In short, insurance reform will mean that everyone will be required to buy a product that will be tightly regulated and more homogeneous.  Both of these factors will increase the market power of insurance firms.  Since escape via non-purchase will no longer be a potential response to higher prices, mandatory purchase will reduce the elasticity of demand giving firms an incentive to increase prices.  Moreover, in oligopolistic markets, a more homogeneous product can increase the ability of firms to collude.

Tabarrok goes on to conclude that the foregoing predictions are justification for a public option.

Simon Johnson and James Kwak made a similar argument at the end of their Washington Post column Don’t Want a Public Plan? Well, What Do You Think of Medicare? but not before they correctly point out that the main features of a public option are precisely what we have now in traditional Medicare. If one is intellectually consistent, one cannot be simultaneously against a public option and in favor of traditional Medicare.

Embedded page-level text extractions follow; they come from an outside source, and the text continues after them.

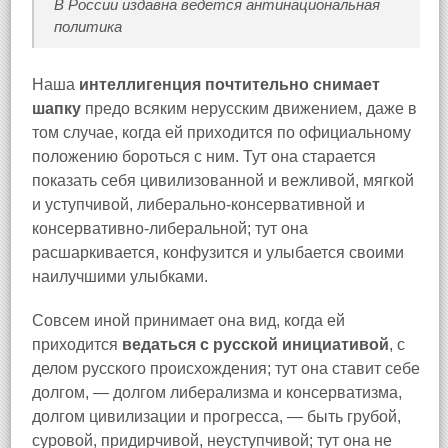
В России издавна ведется антинациональная
политика
Наша
интеллигенция почтительно снимает
шапку
предо всяким нерусским движением, даже в
том случае, когда ей приходится по официальному
положению бороться с ним. Тут она старается
показать себя цивилизованной и вежливой, мягкой
и уступчивой, либерально-консервативной и
консервативно-либеральной; тут она
расшаркивается, конфузится и улыбается своими
наилучшими улыбками.
Совсем иной принимает она вид, когда ей
приходится
ведаться с русской инициативой
, с
делом русского происхождения; тут она ставит себе
долгом, — долгом либерализма и консерватизма,
долгом цивилизации и прогресса, — быть грубой,
суровой, придирчивой, неуступчивой; тут она не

Johnson and Kwak don’t point out that Medicare includes private plans. Relative to traditional Medicare (the analog of the public option), those private plans are far less popular, attracting something like 20% of beneficiaries (and only that high due to overpayment to private plans, which is likely to be corrected soon). On the other hand, the Medicare market is not like the non-elderly market. Many retirees have employer supplements. While it is possible to draw lessons from Medicare that are relevant to health reform, one has to be careful to make apples-to-apples comparisons.

Nevertheless, good economics arguments for the public option have finally been made. Will they influence the debate? It may be too late.